Solution 10 - String

You can use this method:

function string:split(delimiter)
  local result = { }
  local from  = 1
  local delim_from, delim_to = string.find( self, delimiter, from  )
  while delim_from do
    table.insert( result, string.sub( self, from , delim_from-1 ) )
    from  = delim_to + 1
    delim_from, delim_to = string.find( self, delimiter, from  )
  end
  table.insert( result, string.sub( self, from  ) )
  return result
end

delimiter = string.split(stringtodelimite,pattern) 

Solution 11 - String

a way not seen in others

function str_split(str, sep)
    if sep == nil then
        sep = '%s'
    end 

    local res = {}
    local func = function(w)
        table.insert(res, w)
    end 

    string.gsub(str, '[^'..sep..']+', func)
    return res 
end

Solution 12 - String

Simply sitting on a delimiter

local str = 'one,two'
local regxEverythingExceptComma = '([^,]+)'
for x in string.gmatch(str, regxEverythingExceptComma) do
    print(x)
end

Solution 13 - String

You could use penlight library.

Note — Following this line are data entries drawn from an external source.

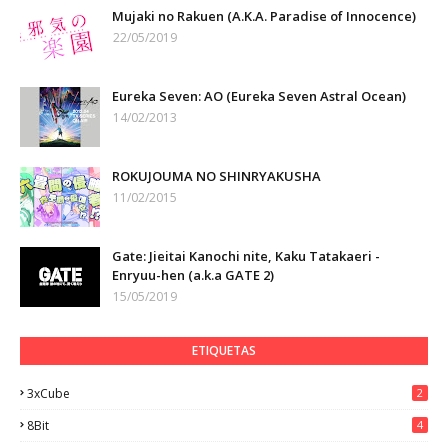
Mujaki no Rakuen (A.K.A. Paradise of Innocence)
22/05/2019
Eureka Seven: AO (Eureka Seven Astral Ocean)
14/02/2013
ROKUJOUMA NO SHINRYAKUSHA
11/02/2015
Gate: Jieitai Kanochi nite, Kaku Tatakaeri -
Enryuu-hen (a.k.a GATE 2)
15/05/2019
ETIQUETAS
3xCube
2
8Bit
4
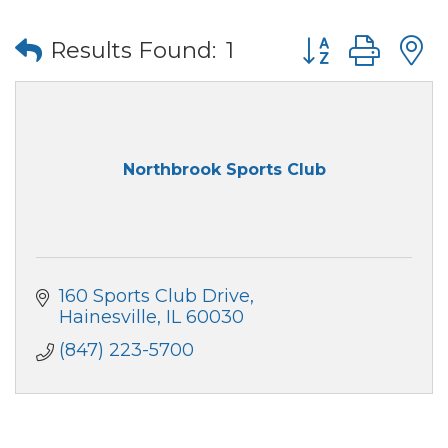
Button group wi
Results Found:
1
Northbrook Sports Club
160 Sports Club Drive
Hainesville
IL
60030
(847) 223-5700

This has a function for splitting string using delimiter which outputs list.

It has implemented many of the function that we may need while programming and missing in Lua.

Here is the sample for using it.

> 
> stringx = require "pl.stringx"
> 
> str = "welcome to the world of lua"
> 
> arr = stringx.split(str, " ")
> 
> arr
{welcome,to,the,world,of,lua}
> 

Solution 14 - String

I used the above examples to craft my own function. But the missing piece for me was automatically escaping magic characters.

Here is my contribution:

function split(text, delim)
    -- returns an array of fields based on text and delimiter (one character only)
    local result = {}
    local magic = "().%+-*?[]^$"

    if delim == nil then
        delim = "%s"
    elseif string.find(delim, magic, 1, true) then
        -- escape magic
        delim = "%"..delim
    end

    local pattern = "[^"..delim.."]+"
    for w in string.gmatch(text, pattern) do
        table.insert(result, w)
    end
    return result
end

Solution 15 - String

Super late to this question, but in case anyone wants a version that handles the amount of splits you want to get.....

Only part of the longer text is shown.